Such a sorry journey

Don’t you wish textbooks were merely of academic interest?

ashishm

Ashish Mehta | October 20, 2010



An acclaimed novel, taught at a university for several years, can be removed from the syllabus overnight because somebody’s son wants to make his political debut hitting the right note. The party in power, which claims to be somewhat more tolerant and inclusive than the opposition party of this father-son duo, rushes to justify this ban. Enthused by the camaraderie cutting across party lines, the book-ban party now also wants a burqa ban. All this is happening in a city that has reached where it has reached solely due to its openness to what the academics call The Other.
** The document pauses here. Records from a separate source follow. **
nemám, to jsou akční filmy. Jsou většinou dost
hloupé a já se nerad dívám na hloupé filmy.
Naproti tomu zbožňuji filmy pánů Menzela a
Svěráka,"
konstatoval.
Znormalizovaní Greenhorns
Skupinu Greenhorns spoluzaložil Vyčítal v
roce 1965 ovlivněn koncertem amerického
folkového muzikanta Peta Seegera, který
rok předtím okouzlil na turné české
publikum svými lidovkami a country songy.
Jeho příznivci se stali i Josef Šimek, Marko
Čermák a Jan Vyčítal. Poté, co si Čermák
It is surely a sorry journey so far.

But let’s look at the brighter side of l’affaire Rohitnon Mistry:

That our universities and the whole higher education system are not as inflexible as we thought them to be. You thought a 154-year-old university would not bother to revise the syllabus and, see, they can make changes even midway through a semester. Let’s be content with that. It would be wishing too much that such changes were somewhat positive.
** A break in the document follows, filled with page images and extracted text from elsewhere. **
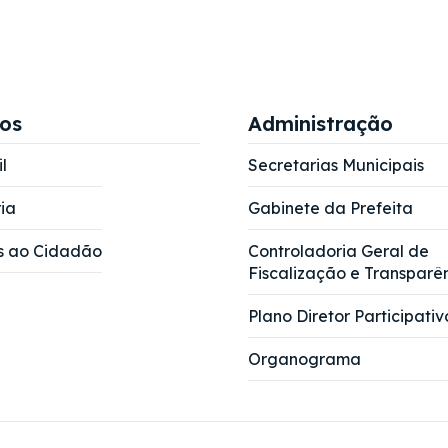
ços
Administração
l
Secretarias Municipais
ia
Gabinete da Prefeita
s ao Cidadão
Controladoria Geral de
Fiscalização e Transparê
Plano Diretor Participativ
Organograma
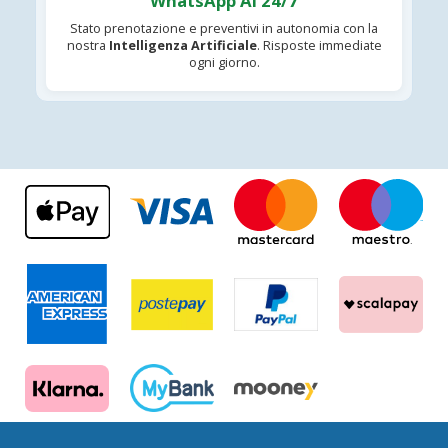
WhatsApp AI 24/7
Stato prenotazione e preventivi in autonomia con la
nostra
Intelligenza Artificiale
. Risposte immediate
ogni giorno.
That our politicians do care for our education. You always thought they won’t have time to spare about matters of (here comes the nice phrase) mere academic interest, busy as they would be cutting deals with land mafias and party hoppers. How wrong we were! Of course, we wish etcetera etcetera.
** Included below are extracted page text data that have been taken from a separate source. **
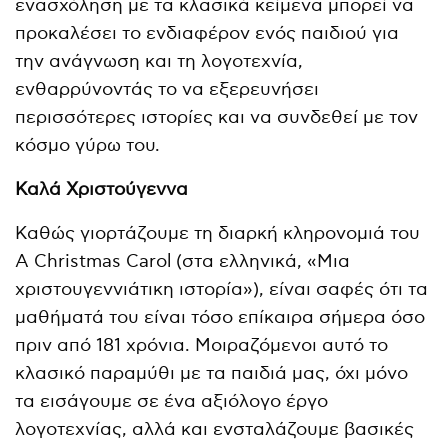
ενασχόληση με τα κλασικά κείμενα μπορεί να
προκαλέσει το ενδιαφέρον ενός παιδιού για
την ανάγνωση και τη λογοτεχνία,
ενθαρρύνοντάς το να εξερευνήσει
περισσότερες ιστορίες και να συνδεθεί με τον
κόσμο γύρω του.
Καλά Χριστούγεννα
Καθώς γιορτάζουμε τη διαρκή κληρονομιά του
A Christmas Carol (στα ελληνικά, «Μια
χριστουγεννιάτικη ιστορία»), είναι σαφές ότι τα
μαθήματά του είναι τόσο επίκαιρα σήμερα όσο
πριν από 181 χρόνια. Μοιραζόμενοι αυτό το
κλασικό παραμύθι με τα παιδιά μας, όχι μόνο
τα εισάγουμε σε ένα αξιόλογο έργο
λογοτεχνίας, αλλά και ενσταλάζουμε βασικές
That but for the bans and burnings, a majority would have forgotten what literature smells or tastes like. Except for Salman Rushdie’s Satanic Verses, Mistry’s Such a Long Journey and may be a bit of Taslima Nasrin’s Lajja, do we have public readings these days? There’s a ring of truth to what a character in Italo Calvino’s If on a Winter’s Night a Traveler says: nobody cares more for literature than dictators and fascists (the corollary being that those who should be caring for literature are caring more for positions on literary akademis).

That this highly productive debate over the Mistry book’s fate should now expand. They should propose a Right to be Offended and a National Policy on Ban (Books, Cinema, Statues and Other Cultural Products) along with a Commission on similar lines. There seems to be a political consensus in that direction.